Return the listing that follows exactly, with no pictures included.
______
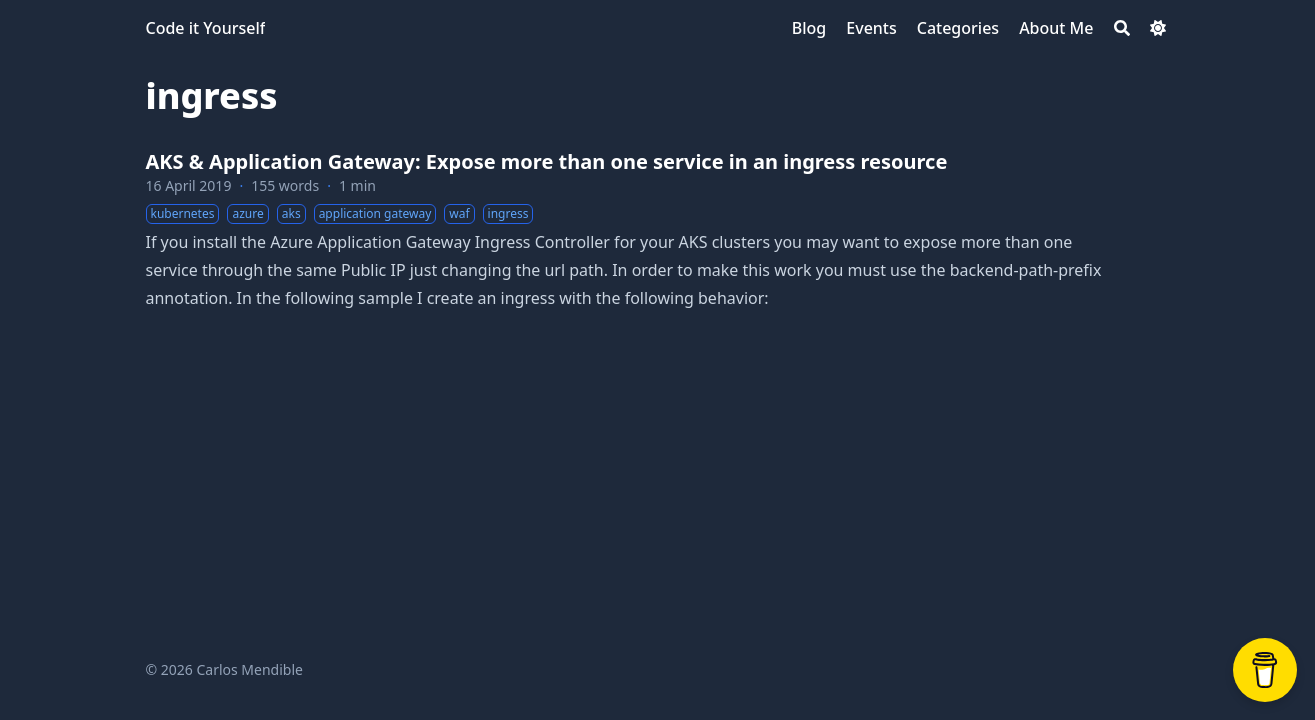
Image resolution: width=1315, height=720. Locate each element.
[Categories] (958, 28)
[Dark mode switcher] (1158, 28)
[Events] (871, 28)
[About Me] (1056, 28)
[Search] (1122, 28)
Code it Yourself (206, 28)
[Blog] (809, 28)
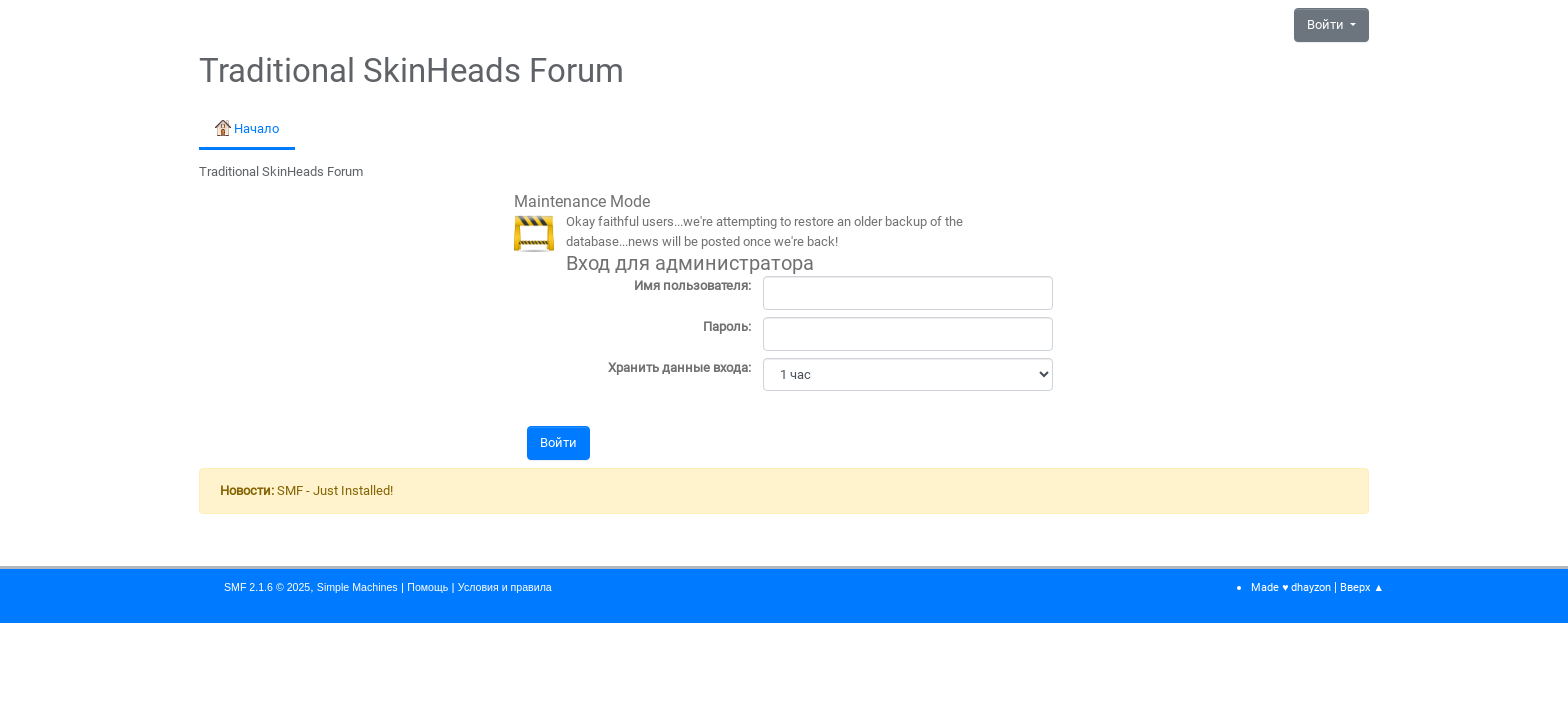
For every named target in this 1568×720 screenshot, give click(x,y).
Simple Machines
______
RESULT BELOW:
Image resolution: width=1315, height=720. Locate each element.
[Categories] (958, 28)
[Dark mode switcher] (1158, 28)
[Events] (871, 28)
[About Me] (1056, 28)
[Search] (1122, 28)
Code it Yourself (206, 28)
[Blog] (809, 28)
For every named target in this 1568×720 screenshot, give click(x,y).
Simple Machines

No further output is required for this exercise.